Scene Recommendation

I. Project Source Code

Project source code URL: (This project is not open source at present.)

II. Introduction

          Generally speaking, the commodity classification is built according to categories, and it can be divided into three categories of different levels at most. However, such a classification is difficult to meet the purchase needs of users in specific situations. For example, commodities such as travel backpack, sports shoes, sports clothes, walking sticks, selfie stick do not belong to a category, but they may belong to a specific scene “outdoor hiking”, in that case, the selfie stick can be recommended to the user to satisfy the purpose of scene recommendation. Such scenarios summarized artificially usually exist generally and practically, and it has commercial value. Similarly, other scenario themes can be abstracted. In order to enrich the recall data system, the improved LDA topic model is used to implement scene recommendation.
          The final goal is to cluster commodities across different categories to topic scene. Based on user’s click and order behaviors, the commodities are divided into many pairs or n-tuples as “scene”, and data are recommended for each other in the same scene. The data is processed by pig and python.
It is specified that:
          1.The scene is a single, fine-grained, explicit theme;
          2.The commodities of a scene are not all in a three-scale category, otherwise the scene is the same as the three-scale category;
          3.There is sufficient vector distance between scenes;
          4.The scene theme’s coverage is over 99% so that the buckets of data tuples are prevented from skewing seriously.
          In the early stage, the number of scene themes designed artificially is 2000. Later, the number is 10000 by automatic data mining.

III. FP-Growth Scheme Based on Frequent Itemset

3.1 Data Acquisition

The most recent data of click and order are from user session. The latest data of user is extracted such as search, click, add cart and order, and combine these data into tuples of two to four, just as (click, order), (order, order), (search-word + cart, order). Then, the higher ranking combinations extracted by each method are regarded as the combinations with higher confidence. By collecting data for 30 days, the top N combinations with high frequency can be used as candidate set. The candidate sets of 3-4 months are used, and then the data of each month are intersected to get some sets.

3.2 Data Evaluation

          Method 1: Randomly select 10% of the combinations from each method, and artificially evaluate the proportion of scenarios in the combinations.
          Method 2: Choose one month order and some click sequences of proportional sampling as evaluation data.
          These combinations are used to predict the evaluation data and to observe how much data can be matched, i.e. the recall rate of each method.

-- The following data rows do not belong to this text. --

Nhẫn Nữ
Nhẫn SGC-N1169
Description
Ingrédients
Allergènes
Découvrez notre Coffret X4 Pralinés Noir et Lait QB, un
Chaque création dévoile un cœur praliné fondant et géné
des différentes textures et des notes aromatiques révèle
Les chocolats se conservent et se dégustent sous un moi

3.3 Recall Data Clustering and Marking

The similarity of these rule methods can be calculated for clustering. For example, the overlap degree of each element such as product-word, cid3, cid2, cid1 in the combination can be calculated, and these elements are then labeled artificially.

3.4 Conclusion

By analyzing the data, it can be found that if ordered by frequency, the product word combinations with frequencies more than 10 are concentrated in the daily use commodity categories of higher sales, such as “wet paper towel” and “shampoo”. After clustering, only about 400 combinations are found, and the distribution of them cannot cover most commodity categories. Thus another scheme can be considered to mine scene data.
At present, the automatic mining method based on frequency will result to the clusters concentrate to high-frequency purchased commodities. To ensure the coverage of topic scenarios, some scenes are defined artificially, and then the automatically mined data have been added to these scenarios to enrich these scenarios.

IV. Topic Model Scheme Based on LDA

4.1 Topic Classification System

          From the previous data mining method based on frequent itemsets, it is found that the scenes of automatic mining are heavily clustered, and some distances of scenes are too close to each other. In fact, the user behavior is too little, too centralized, and there is lack of cold start data based on scene, resulting in serious skewing of data buckets.

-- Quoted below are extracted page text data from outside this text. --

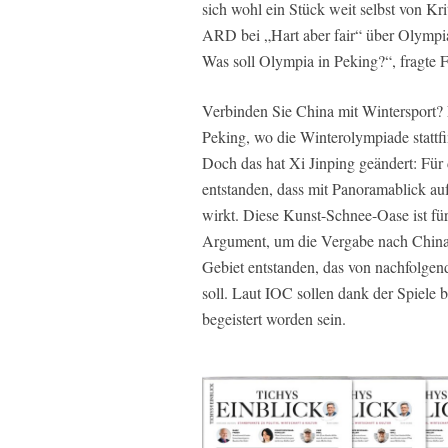
sich wohl ein Stück weit selbst von K
ARD bei „Hart aber fair“ über Olympia 
Was soll Olympia in Peking?“, fragte 
Verbinden Sie China mit Wintersport?
Peking, wo die Winterolympiade stattfin
Doch das hat Xi Jinping geändert: Für di
entstanden, dass mit Panoramablick auf
wirkt. Diese Kunst-Schnee-Oase ist f
Argument, um die Vergabe nach China z
Gebiet entstanden, das von nachfolgen
soll. Laut IOC sollen dank der Spiele 
begeistert worden sein.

          So it is necessary to design a scene classification system from the top level view to reshape the scene data mined automatically. The current three-level classification system is not suitable for the current data completely. By establishing the classification system, on the one hand, the distribution of scenarios in the whole station commodities can be known, and the perception of scenarios can be built, on the other hand, it can ensure that the scenarios established would have a higher coverage for all the commodities in the future. The current classification system is mainly according to the second category, named “domain category-topic”. There are mainly 12 categories and about 200 scene topics.
          At present, two methods are combined:
          Method 1: Establishing the framework of scene classification system artificially, and filling in it with product words manually.
          Method 2: Mining data automatically, finding the commodities user purchased, it can assign the data to the framework buckets defined artificially.

4.2 Automatic Data Mining

          The top N combinations are picked as the candidate from these combinations extracted by each method. For example, the topic scene model “daily cleaning” can be extracted from the combination of bath lotion, shampoo, toothbrush and toothpaste.
          But there are the following problems:
          First, there are many repetitions of the scenes of four product word, and it needs to be merged. But at present, they cannot form a new topic scene after merging.
          Second, scenes based on sku-level have too few skus and need generalization as well.

4.3 Structural Flowchart

Stage 1: 2000 scenes are required.
          Candidate combinations are put into existing first-level categories, and these data are artificially mapped to topics to define scenarios. And the commodities are gotten from the scene. At present, a scenario list is built manually, the next is to find the certain corresponding product words of the scene, and then mapped to sku.
          Process: scene - > product word - > commodity sku.
Stage 2: 10000 scenes are required.
          The cost of manpower is too high with the method at first stage. To consider another method, the solution is that it can cluster product word and commodity sku first.
① Calculate the distance between words
          A) Calculate by word-embedding method;
          B) Calculate with mutual information and Chi-square statistics;
② K-means++ Clustering
          A) Guarantee that there are 5-7 product words in a cluster;
          B) In the case of clustering, recall the SKU purchased by three days.
【Scene Automatic Mining】
          It is considerable to cluster the four-tuple product words and SKU that satisfy thresholds.
① K-means
The distance between words is calculated by word-embedding and cosine similarity.
          Advantages: Some results have been finished, and the effect of product word is good, which is worth trying, but the effect of sku is not good.
          Disadvantages: It is not reasonable in theory, for there are similar scenes of product word.
          Solutions: Review the results of product word artificially, and then mapped to sku.
② LDA
          Advantages: Regard the scene as a topic, and then set the number of topics to get product word or sku.
          Disadvantages: If four-tuple is considered as a sequence, however, LDA is not suitable for short text.
          Solutions: A longer sequence such as a 7-day click sequence can be considered as a document, which ensures that a document has many duplicate items without the interference of stop words.
③ Brown-cluster
          Advantages: It belongs to hierarchical clustering and can control the heap size of clustering after clustering.
          Disadvantages: It is more effective for sequences and cannot guarantee for tuple data.
         Solutions: A longer sequence is used to ensure that there are 5-7 product words in most clusters by controlling some thresholds. In the case of clustering, the commodity skus purchased within one month are recalled, and the sliding time window is 3-7 days. Finally, the skus of top 300 are selected as the recall data for each cluster.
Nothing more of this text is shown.